| About this task |
What lines of the data below hold the string "Amazon"? Copy each one out.

(Extracted page text data)
---+---
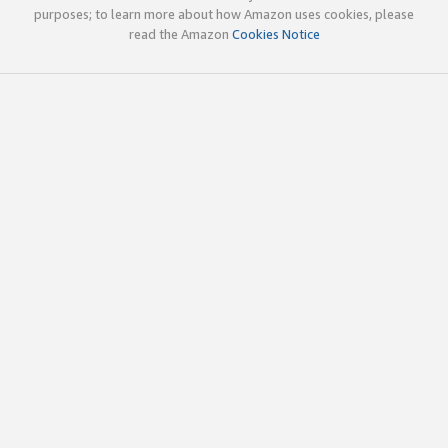
purposes; to learn more about how Amazon uses cookies, please
read the Amazon
Cookies Notice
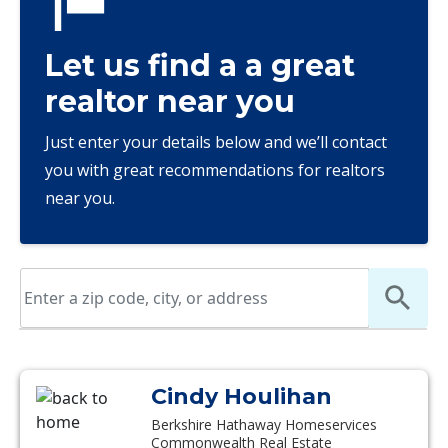
Let us find a a great
realtor near you
Just enter your details below and we’ll contact
you with great recommendations for realtors
near you.
Cindy Houlihan
Berkshire Hathaway Homeservices
Commonwealth Real Estate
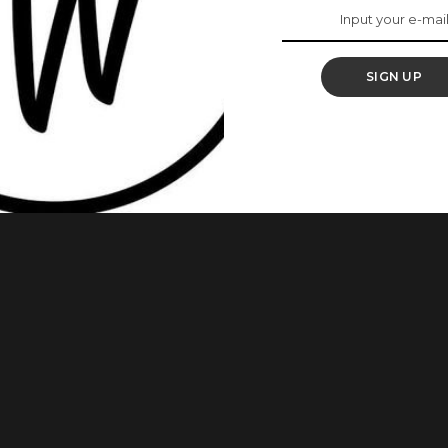
kin Type
SIGN UP
hoosing the right primer for your skin type may be difficult,
h primer does what. Primers are essential when applying
r makeup that allows it to go on smoother and last longer,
---+---
| Solution to this task |
purposes; to learn more about how Amazon uses cookies, please
read the Amazon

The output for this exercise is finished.